Je ne comprenais pas pourquoi il semblait trouver la situation merveilleusement drôle. Quand ensuite je me plaignais à Griselda, elle frottait son nez contre le mien.
– T'en fais pas, vilain jaloux. Je cultive ta famille. Mais c'est toi seul que j'aime, va, et que je garde.

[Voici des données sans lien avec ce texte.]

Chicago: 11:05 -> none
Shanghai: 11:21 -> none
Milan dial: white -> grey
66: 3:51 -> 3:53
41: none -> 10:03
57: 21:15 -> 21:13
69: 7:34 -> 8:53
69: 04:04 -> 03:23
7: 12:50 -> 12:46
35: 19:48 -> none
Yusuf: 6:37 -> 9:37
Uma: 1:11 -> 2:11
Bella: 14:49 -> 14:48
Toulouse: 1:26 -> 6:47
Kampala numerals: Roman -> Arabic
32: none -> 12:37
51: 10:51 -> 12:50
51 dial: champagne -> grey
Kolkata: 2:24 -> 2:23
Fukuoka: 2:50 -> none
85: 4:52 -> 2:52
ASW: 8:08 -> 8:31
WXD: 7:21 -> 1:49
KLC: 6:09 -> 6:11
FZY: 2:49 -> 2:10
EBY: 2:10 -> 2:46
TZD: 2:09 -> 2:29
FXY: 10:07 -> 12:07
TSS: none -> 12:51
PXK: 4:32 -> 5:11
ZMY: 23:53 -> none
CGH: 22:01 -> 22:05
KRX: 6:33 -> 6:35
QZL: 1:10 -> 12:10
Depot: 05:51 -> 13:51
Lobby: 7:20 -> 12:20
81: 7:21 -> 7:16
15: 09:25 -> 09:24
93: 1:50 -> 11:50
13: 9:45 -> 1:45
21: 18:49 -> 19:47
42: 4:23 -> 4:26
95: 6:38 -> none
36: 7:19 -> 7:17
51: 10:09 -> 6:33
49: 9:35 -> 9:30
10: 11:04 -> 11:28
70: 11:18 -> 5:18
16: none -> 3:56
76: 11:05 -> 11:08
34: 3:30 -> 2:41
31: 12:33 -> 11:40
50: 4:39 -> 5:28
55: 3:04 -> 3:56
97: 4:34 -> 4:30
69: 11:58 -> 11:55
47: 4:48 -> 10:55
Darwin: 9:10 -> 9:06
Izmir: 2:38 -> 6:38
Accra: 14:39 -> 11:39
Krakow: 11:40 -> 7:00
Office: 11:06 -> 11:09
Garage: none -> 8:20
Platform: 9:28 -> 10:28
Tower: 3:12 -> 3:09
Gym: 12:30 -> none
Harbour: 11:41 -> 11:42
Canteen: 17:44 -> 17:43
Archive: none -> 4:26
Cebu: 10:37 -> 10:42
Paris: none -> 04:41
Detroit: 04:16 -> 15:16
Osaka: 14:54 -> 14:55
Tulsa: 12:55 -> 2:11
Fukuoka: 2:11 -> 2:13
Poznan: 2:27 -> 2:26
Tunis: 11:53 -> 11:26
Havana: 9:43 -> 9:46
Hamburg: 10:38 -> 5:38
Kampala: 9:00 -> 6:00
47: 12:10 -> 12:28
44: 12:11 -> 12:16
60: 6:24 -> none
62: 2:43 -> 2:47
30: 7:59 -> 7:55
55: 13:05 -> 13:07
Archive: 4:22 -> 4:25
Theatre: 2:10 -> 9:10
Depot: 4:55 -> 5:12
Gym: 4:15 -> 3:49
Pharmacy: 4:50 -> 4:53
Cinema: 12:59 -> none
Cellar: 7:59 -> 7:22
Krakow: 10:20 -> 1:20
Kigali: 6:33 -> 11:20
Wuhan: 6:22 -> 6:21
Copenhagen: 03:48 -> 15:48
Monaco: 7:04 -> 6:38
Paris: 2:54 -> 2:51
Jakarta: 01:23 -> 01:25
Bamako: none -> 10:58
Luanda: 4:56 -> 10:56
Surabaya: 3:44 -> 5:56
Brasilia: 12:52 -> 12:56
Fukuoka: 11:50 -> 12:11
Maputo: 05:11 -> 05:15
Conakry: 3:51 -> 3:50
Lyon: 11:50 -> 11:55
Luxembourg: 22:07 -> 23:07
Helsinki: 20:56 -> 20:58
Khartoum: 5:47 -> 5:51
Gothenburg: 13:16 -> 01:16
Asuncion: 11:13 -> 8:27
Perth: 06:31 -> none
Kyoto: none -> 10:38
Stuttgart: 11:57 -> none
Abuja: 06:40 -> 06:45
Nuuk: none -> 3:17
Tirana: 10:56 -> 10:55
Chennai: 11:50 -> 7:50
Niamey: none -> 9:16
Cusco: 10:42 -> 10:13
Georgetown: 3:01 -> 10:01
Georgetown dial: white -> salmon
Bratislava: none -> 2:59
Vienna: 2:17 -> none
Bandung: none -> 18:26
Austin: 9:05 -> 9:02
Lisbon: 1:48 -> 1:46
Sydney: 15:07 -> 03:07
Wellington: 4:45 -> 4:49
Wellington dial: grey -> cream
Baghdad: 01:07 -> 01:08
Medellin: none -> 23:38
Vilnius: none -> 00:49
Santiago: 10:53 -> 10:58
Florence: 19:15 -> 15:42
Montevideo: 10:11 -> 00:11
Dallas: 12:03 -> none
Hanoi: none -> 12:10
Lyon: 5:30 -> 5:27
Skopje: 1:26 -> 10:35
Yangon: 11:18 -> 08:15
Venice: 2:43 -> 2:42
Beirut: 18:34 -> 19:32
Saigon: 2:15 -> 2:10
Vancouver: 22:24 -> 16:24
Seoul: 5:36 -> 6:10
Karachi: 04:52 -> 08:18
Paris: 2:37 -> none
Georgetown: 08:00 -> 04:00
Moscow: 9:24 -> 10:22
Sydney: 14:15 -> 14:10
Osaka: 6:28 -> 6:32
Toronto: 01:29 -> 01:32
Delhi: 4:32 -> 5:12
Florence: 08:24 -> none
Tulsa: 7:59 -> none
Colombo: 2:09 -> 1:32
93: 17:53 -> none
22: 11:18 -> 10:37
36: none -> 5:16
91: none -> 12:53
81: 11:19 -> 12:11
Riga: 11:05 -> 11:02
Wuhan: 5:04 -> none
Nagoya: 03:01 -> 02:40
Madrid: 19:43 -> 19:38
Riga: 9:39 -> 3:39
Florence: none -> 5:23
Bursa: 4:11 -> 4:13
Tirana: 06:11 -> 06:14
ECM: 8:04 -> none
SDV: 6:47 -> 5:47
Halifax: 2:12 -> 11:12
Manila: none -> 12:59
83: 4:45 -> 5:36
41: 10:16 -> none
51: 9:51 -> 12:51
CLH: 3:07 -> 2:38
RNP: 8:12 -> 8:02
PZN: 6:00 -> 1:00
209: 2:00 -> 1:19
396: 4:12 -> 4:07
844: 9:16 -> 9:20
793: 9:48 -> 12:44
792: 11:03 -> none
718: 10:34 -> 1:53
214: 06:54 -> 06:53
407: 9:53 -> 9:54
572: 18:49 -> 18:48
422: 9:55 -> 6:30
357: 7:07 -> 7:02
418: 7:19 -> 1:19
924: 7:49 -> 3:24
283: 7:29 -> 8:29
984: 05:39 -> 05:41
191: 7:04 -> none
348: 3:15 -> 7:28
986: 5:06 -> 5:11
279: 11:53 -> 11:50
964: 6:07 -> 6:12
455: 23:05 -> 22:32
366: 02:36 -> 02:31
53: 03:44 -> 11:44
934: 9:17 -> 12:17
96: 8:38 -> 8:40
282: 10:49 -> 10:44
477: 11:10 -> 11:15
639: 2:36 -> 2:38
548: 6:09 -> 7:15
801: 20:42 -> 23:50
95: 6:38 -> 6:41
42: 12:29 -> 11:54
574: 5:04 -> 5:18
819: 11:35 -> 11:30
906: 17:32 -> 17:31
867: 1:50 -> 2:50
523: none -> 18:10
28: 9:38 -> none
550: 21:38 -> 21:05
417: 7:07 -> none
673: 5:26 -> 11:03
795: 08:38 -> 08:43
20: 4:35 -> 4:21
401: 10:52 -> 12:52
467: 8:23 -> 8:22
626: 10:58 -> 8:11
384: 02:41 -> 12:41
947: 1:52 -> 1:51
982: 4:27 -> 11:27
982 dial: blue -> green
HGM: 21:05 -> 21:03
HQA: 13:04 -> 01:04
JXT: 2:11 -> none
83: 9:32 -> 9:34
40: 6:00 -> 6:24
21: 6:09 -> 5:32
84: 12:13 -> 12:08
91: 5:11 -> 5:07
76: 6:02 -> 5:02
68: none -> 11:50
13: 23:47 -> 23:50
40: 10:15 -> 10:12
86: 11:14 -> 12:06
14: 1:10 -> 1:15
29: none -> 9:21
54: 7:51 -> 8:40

Mais j'étais quand même malheureux.
Les repas cuisinés, pris aux heures régulières, changeaient considérablement notre vie, nous nous en aperçûmes. Le temps perdu naguère à mastiquer, Oswald l'employait à présent à faire des plans de chasse, père des expériences, et moi de l'introspection. C'était bouleversant d'observer la quantité de choses qui se déroulait derrière le front, au-dessus des mâchoires, indépendamment de celles qui se passaient devant mes yeux. A tel point que, quand je dormais, ces événements intérieurs ne cessaient pas, se faisaient même plus vifs et plus nombreux. Toutefois j'en perdais le contrôle, et ils devenaient comme un reflet sur la surface d'un lac, une étrange image de ce monde extérieur dans lequel se mouvaient mes membres. Et pourtant, dans le monde nocturne, j'avais aussi un corps. Un corps fantomatique qui parfois filait à cent à l'heure à travers la jungle, d'autres fois était collé au sol quand désespérément je voulais fuir devant un léopard. Rêveries? Facile à dire, mais pas à effacer: c'était d'une réalité tout aussi consistante que mon coup-de-poing de silex, et si imprévisible, si effrayant que fût le monde extérieur, celui de l'intérieur l'était encore plus.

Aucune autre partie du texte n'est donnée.